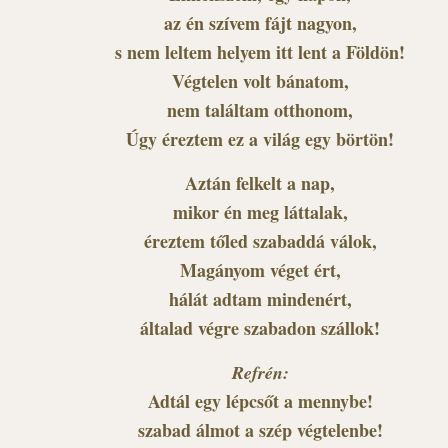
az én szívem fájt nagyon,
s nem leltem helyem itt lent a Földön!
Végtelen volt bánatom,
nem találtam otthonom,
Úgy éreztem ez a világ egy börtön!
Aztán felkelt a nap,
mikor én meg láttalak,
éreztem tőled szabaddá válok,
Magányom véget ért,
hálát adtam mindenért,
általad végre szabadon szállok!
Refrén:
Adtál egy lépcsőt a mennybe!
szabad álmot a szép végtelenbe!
· · · · · · ·
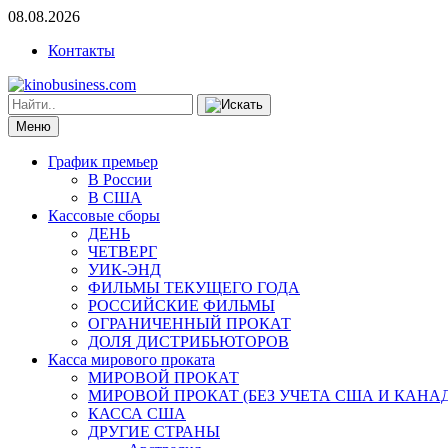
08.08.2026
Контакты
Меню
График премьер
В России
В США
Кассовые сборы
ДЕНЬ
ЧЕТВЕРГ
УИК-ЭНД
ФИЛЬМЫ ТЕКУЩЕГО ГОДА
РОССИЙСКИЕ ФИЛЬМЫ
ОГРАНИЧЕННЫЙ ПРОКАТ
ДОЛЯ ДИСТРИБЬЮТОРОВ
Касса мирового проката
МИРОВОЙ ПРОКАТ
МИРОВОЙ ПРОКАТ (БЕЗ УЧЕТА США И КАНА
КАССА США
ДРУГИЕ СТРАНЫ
· · · · · · ·
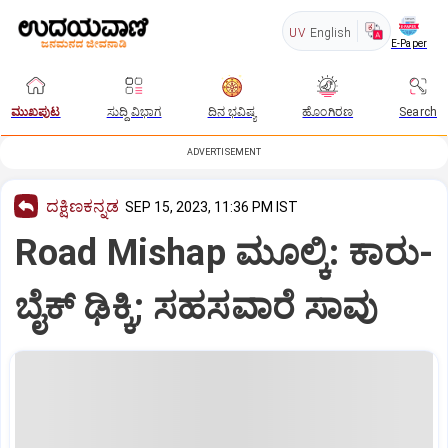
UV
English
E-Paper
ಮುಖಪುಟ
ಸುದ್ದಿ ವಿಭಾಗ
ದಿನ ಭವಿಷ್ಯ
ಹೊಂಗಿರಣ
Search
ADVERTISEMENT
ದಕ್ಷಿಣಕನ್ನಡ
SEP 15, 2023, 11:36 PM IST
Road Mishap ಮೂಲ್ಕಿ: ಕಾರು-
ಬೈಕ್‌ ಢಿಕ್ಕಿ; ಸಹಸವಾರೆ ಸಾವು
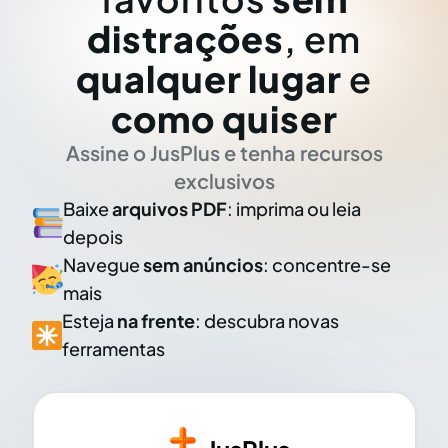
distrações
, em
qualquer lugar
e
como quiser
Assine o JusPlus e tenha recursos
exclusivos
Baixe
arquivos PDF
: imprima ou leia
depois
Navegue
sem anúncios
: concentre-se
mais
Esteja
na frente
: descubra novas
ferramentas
· · · · · · ·
Assignment: In the entries above, which lines hold the string "ФИЛЬМЫ"? Report all of them.

Answer section:
ФИЛЬМЫ ТЕКУЩЕГО ГОДА
РОССИЙСКИЕ ФИЛЬМЫ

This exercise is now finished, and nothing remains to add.